Este acontecimiento y según lo señalado por el sociólogo Carlos Dore Cabral, quien estaba designado por decreto como coordinador del dialogo nacional, “El gobierno de Fernández sube al poder comprometido con una reforma económica estructural con la cual parecían estar de acuerdo los diferentes sectores de la nación (empresariales, sindicales, académicos, cívicos y políticos), a juzgar por el contenido de las diferentes agendas sectoriales ya referidas”, pero cuando se quiso aplicar desde el gobierno esas propuestas gran parte de los sectores sobre todo políticos de oposición, empresarios y dirigentes populares se opusieron a su aplicación.
Aunque el proceso de diálogo que buscaba consenso y que se llevó a cabo entre el 19 de noviembre del año 1997 y el 8 de marzo del año 1998, período en el cual se desarrollaron jornadas, a nivel provincial, regional y finalmente un encuentro nacional de tres días, en donde participaron delegaciones de las distintas regiones del país y de los sectores nacionales, empresariales, sociales, culturales y deportivos, medio ambiente, salud, educación, electricidad, agricultura, donde se discutió y dialogo de temas relacionadas tanto con el ámbito económico, salud, educación, infraestructura, medio ambiente, reforma de la justicia, seguridad ciudadana, electricidad, descentralización del Estado, entre otros.
No obstante de que con el cambio de gobierno en el año 2000, donde asumió el poder Hipolito Mejia quien desconoció los acuerdos del dialogo nacional, sin embargo a futuro las propuestas de reformas que se discutieron y que se llegaron a niveles del consenso en las jornadas de diálogo, sirvieron de base para impulsar reformas en el ámbito de seguridad social como es el caso de la ley 87-01 que vino a establecer un sistema de seguro de salud y pensiones que desde su surgimiento, de forma creciente, ha logrado que la población tenga un seguro de salud, ya sea contributivo o subsidiado.
Otro de los logros del dialogo del año 1998, fue el establecimiento del sistema de protección social a través de proveer a la población vulnerable de alimentos y subsidios tanto para reducir la deserción escolar, como otros como el bono luz y bono gas.

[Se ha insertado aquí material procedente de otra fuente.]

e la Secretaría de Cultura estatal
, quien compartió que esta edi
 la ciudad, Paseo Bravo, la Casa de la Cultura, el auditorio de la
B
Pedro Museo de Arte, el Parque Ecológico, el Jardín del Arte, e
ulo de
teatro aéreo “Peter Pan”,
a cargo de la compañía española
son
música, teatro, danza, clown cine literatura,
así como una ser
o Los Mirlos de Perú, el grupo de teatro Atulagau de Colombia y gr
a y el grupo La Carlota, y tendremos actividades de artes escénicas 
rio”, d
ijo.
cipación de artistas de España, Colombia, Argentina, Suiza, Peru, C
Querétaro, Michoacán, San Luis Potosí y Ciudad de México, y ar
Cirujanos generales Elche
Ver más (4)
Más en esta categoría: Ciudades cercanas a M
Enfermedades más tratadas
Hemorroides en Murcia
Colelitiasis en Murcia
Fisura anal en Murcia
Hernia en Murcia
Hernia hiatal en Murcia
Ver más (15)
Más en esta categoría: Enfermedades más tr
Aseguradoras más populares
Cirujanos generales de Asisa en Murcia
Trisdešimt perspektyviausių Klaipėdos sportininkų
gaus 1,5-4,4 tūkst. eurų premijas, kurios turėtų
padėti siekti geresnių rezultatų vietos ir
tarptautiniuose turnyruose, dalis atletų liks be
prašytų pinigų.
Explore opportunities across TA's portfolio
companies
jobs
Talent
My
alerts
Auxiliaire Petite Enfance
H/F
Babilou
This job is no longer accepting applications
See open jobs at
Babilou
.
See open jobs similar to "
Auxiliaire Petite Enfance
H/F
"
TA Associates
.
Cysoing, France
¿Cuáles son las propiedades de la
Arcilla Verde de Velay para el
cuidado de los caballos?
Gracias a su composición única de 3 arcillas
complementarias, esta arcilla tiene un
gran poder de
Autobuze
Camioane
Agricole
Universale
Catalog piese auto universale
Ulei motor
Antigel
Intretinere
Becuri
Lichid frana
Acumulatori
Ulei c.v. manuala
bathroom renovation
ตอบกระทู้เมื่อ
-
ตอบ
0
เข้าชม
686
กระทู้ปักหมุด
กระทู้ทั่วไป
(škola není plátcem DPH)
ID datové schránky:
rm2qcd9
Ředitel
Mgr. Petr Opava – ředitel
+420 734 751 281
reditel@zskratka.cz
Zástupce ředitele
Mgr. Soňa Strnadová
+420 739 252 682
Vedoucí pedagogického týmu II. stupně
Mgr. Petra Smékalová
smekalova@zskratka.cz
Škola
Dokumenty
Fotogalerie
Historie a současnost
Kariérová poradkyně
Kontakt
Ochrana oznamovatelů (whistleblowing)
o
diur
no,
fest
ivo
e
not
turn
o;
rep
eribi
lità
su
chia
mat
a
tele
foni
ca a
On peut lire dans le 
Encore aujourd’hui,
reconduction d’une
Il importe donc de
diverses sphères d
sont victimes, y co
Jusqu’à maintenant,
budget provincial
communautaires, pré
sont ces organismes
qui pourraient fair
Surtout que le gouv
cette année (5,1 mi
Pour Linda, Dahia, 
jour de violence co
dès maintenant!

En conclusión, el actual llamado a diálogo nacional refleja una necesidad del gobierno de buscar que la población acepte medidas que pueden afectar su ya disminuido poder adquisitivo y nivel de vida, que aunque hay una situación de aumento del petróleo a nivel internacional es coyuntural y deben buscarse mecanismos que la población sobre todo los niveles de clase media baja y pobres en sus quintiles, no sufran un mayor deterioro de sus niveles de vida.